ABOUT THIS TASK: Below are the records; give again exactly the lines that run from the one with "医药保健品标签不干胶印刷 (38, 2055)" through the last line.

PROVIDED DATA:
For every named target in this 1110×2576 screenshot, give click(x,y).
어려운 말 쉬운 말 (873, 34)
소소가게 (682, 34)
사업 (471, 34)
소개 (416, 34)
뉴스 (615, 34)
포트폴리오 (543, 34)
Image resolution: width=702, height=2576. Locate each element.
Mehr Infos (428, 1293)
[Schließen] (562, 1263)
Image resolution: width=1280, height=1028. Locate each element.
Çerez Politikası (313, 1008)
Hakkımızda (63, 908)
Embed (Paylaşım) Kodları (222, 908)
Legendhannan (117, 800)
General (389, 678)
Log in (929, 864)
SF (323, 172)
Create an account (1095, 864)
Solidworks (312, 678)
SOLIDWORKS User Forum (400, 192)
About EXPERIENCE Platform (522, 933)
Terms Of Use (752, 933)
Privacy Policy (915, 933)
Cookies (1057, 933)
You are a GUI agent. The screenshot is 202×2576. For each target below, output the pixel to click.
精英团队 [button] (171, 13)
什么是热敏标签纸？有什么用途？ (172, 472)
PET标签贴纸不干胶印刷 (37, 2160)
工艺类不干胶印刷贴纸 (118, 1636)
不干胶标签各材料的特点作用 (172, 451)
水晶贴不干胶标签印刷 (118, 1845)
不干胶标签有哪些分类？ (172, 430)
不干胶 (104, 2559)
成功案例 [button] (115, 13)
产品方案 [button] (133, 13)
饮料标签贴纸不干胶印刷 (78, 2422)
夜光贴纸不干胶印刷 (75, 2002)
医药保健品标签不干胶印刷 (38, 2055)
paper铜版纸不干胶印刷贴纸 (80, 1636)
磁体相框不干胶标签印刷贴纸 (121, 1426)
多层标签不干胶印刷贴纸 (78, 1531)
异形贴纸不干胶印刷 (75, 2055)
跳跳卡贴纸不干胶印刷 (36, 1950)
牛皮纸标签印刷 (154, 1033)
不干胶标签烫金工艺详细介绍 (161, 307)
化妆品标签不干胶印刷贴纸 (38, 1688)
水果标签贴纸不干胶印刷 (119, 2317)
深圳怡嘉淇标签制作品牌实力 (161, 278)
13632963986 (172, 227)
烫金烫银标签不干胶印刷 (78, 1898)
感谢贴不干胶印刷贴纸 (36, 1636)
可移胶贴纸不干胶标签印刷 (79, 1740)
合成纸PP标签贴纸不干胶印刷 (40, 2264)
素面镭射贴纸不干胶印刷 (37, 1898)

RESPONSE AREA:
医药保健品标签不干胶印刷 (38, 2055)
paper铜版纸不干胶印刷贴纸 (80, 1636)
磁体相框不干胶标签印刷贴纸 (121, 1426)
多层标签不干胶印刷贴纸 (78, 1531)
异形贴纸不干胶印刷 (75, 2055)
跳跳卡贴纸不干胶印刷 (36, 1950)
牛皮纸标签印刷 (154, 1033)
不干胶标签烫金工艺详细介绍 (161, 307)
化妆品标签不干胶印刷贴纸 (38, 1688)
水果标签贴纸不干胶印刷 (119, 2317)
深圳怡嘉淇标签制作品牌实力 (161, 278)
13632963986 (172, 227)
烫金烫银标签不干胶印刷 (78, 1898)
感谢贴不干胶印刷贴纸 (36, 1636)
可移胶贴纸不干胶标签印刷 (79, 1740)
合成纸PP标签贴纸不干胶印刷 (40, 2264)
素面镭射贴纸不干胶印刷 (37, 1898)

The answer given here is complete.